In this post we will briefly discuss the other 7 limbs of yoga, and how you can incorporate each into your yoga practice and everyday life. The 8 Limbs of Yoga:
Yama: Attitudes toward our environment.
Niyama: Attitude towards ourselves
Asanas: Physical postures
Pranayama: Breath work
Pratyahara: Withdrawal of the senses
The Yamas are our external ethics, in other words, how we treat other people, animals, and the environment. There are five guidelines within the Yamas: Ahimsa (non-harming), satya (truthfulness), asteya (responsibility), brahmacharya (unity), and asparigraha (generosity). The idea is that we are practicing yoga when we are doing random acts of kindness, giving our time or money to charity, helping others in need, and standing up for the disadvantaged. As yoga practioners we should deal with others ethically, truthfully, and in a manner that is not selfish. We should bridge barriers between ourselves and others, despite our differences. We should care for the earth and its' inhabitants.
The Nihyamas are our internal ethics and how we view and treat ourselves. We are practicing yoga when we care for ourselves. The five guidelines are Saucha (clarity, purity), Santosha (contenment), Tapas (discipline, sacrifice), Svadyaya (self-study), Ishvara Pranidhana (service to something bigger). Self-love and self-care are the first step in the Nihyamas, including living a healthy lifestyle, taking time for mental health and rest, and allowing ourselves to make mistakes. We must learn to let things go and to heal. Only then can we move on to being our best selves through self reflection.
I will say the least on Asanas, as they are the most well known. A reminder though that the goal of yoga poses is not to bend oneself into a pretzel, but rather to care for the body, stretch and strengthen muscles and joints, improve posture and range of motion, and relieve pain and stiffness.
Pranayama is often referred to as 'breathwork' the idea being that we work at breathing with a purpose. Deep breathing lowers stress levels, sharpens focus, and helps us to turn our gaze inward. Inward seeing is harder than one might think with all of the external stimuli and racing thoughts. Inward focus is crucial to the practice of yoga, as we are literally trying to become our best selves through yoga. Incorporate deep breathing into your yoga practice, your work day, and anywhere else you need calm.
Pratyahara is the withdrawal of the senses. What we often call "meditation" is actually this practice. Once again we are looking Inward, to reflect on and heal ourselves. Withdrawing the senses can be very difficult, how can we ignore the dog barking or the smell of food cooking when we are trying to self reflect/meditate? These distractions are overcome with practice and discipline. It is a difficult journey, but worth the inner peace. My own teacher taught us to honor the senses first, paying attention to first all the sounds, then all the smells, etc. As we identified them, we let them go until eventually we were able to disengage at will from our senses.

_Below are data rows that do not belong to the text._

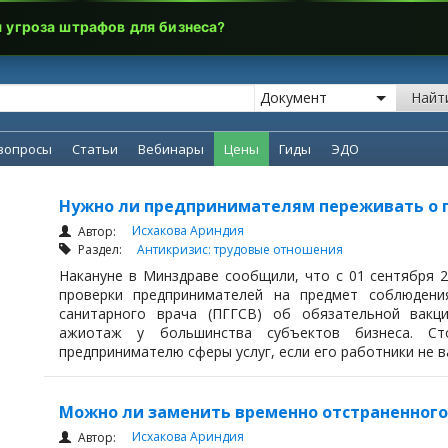
я угроза штрафов для бизнеса?
Найт
вопросы
Статьи
Вебинары
Цены
Гиды
ЭДО
Нужно ли предпринимателям переживать о пр
Исхакова Ариндия
Автор:
Раздел:
Антикризис: трудовые отношения
Накануне в Минздраве сообщили, что с 01 сентября 
проверки предпринимателей на предмет соблюдения
санитарного врача (ПГГСВ) об обязательной вакци
ажиотаж у большинства субъектов бизнеса. С
предпринимателю сферы услуг, если его работники не в
Можно ли заменить временно отстраненного
Исхакова Ариндия
Автор: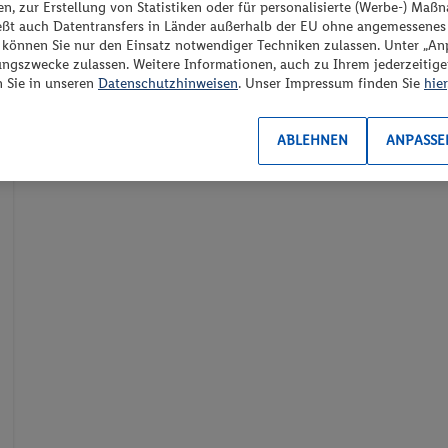
n, zur Erstellung von Statistiken oder für personalisierte (Werbe-) Ma
ießt auch Datentransfers in Länder außerhalb der EU ohne angemessenes
“ können Sie nur den Einsatz notwendiger Techniken zulassen. Unter „A
ungszwecke zulassen. Weitere Informationen, auch zu Ihrem jederzeitig
n Sie in unseren
Datenschutzhinweisen
. Unser Impressum finden Sie
hier
ABLEHNEN
ANPASSE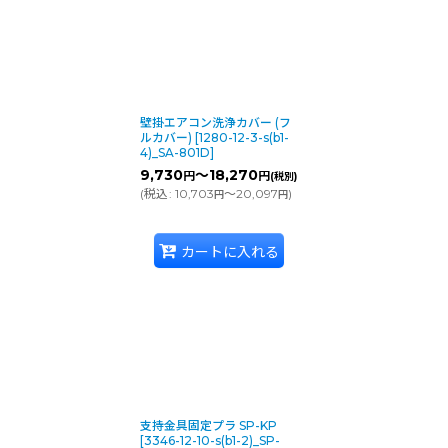
壁掛エアコン洗浄カバー (フ
ルカバー)
[
1280-12-3-s(b1-
4)_SA-801D
]
9,730
～18,270
円
円
(税別)
(
税込
:
10,703
～20,097
)
円
円
カートに入れる
支持金具固定プラ SP-KP
[
3346-12-10-s(b1-2)_SP-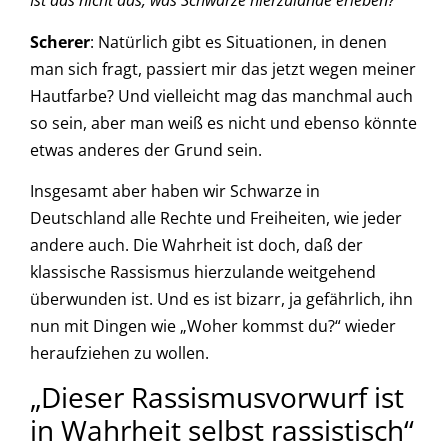
Ist das nicht das, was Schwarze hierzulande erleben?
Scherer
: Natürlich gibt es Situationen, in denen
man sich fragt, passiert mir das jetzt wegen meiner
Hautfarbe? Und vielleicht mag das manchmal auch
so sein, aber man weiß es nicht und ebenso könnte
etwas anderes der Grund sein.
Insgesamt aber haben wir Schwarze in
Deutschland alle Rechte und Freiheiten, wie jeder
andere auch. Die Wahrheit ist doch, daß der
klassische Rassismus hierzulande weitgehend
überwunden ist. Und es ist bizarr, ja gefährlich, ihn
nun mit Dingen wie „Woher kommst du?“ wieder
heraufziehen zu wollen.
„Dieser Rassismusvorwurf ist
in Wahrheit selbst rassistisch“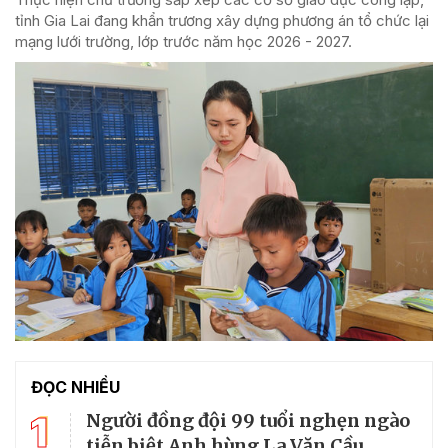
tỉnh Gia Lai đang khẩn trương xây dựng phương án tổ chức lại
mạng lưới trường, lớp trước năm học 2026 - 2027.
ĐỌC NHIỀU
1
Người đồng đội 99 tuổi nghẹn ngào
tiễn biệt Anh hùng La Văn Cầu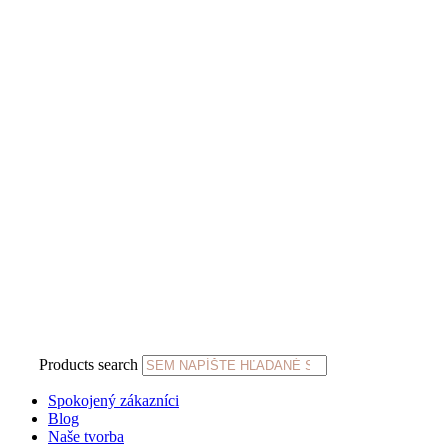
Products search
Spokojený zákazníci
Blog
Naše tvorba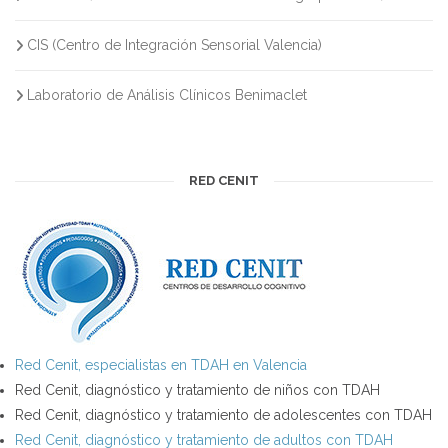
CIS (Centro de Integración Sensorial Valencia)
Laboratorio de Análisis Clínicos Benimaclet
RED CENIT
Red Cenit, especialistas en TDAH en Valencia
Red Cenit, diagnóstico y tratamiento de niños con TDAH
Red Cenit, diagnóstico y tratamiento de adolescentes con TDAH
Red Cenit, diagnóstico y tratamiento de adultos con TDAH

Dharana is concentration, which naturally follows withdrawal of the senses. Once we can learn to completely focus our energy on the inner self, rather than external stimuli, is when self-healing and reflection can truly begin.
Dhyana, or Meditation, is what I like to call the 'next level meditation' at this point we have learned to focus our attention completely inward. Dhyana is "part of a self-directed awareness and unifying Yoga process by which the yogi realizes Self (Atman, soul), one's relationship with other living beings, and Ultimate Reality" (The Artful Universe). In other words, this level of meditation is finding our place in the universe and being at peace with it.
Samadhi is the final limb of yoga, where the universal consciousness unites with our own, a state of perfect bliss, harmony, and connection. It is a lofty goal to aspire to, but one worthy of aspiration. We at this time would become one with the energy of the universe, not just becoming our best selves, but our best souls.
Yoga is so much more than a workout. It is a guidebook to life, to becoming our best selves, to finding peace and helping others.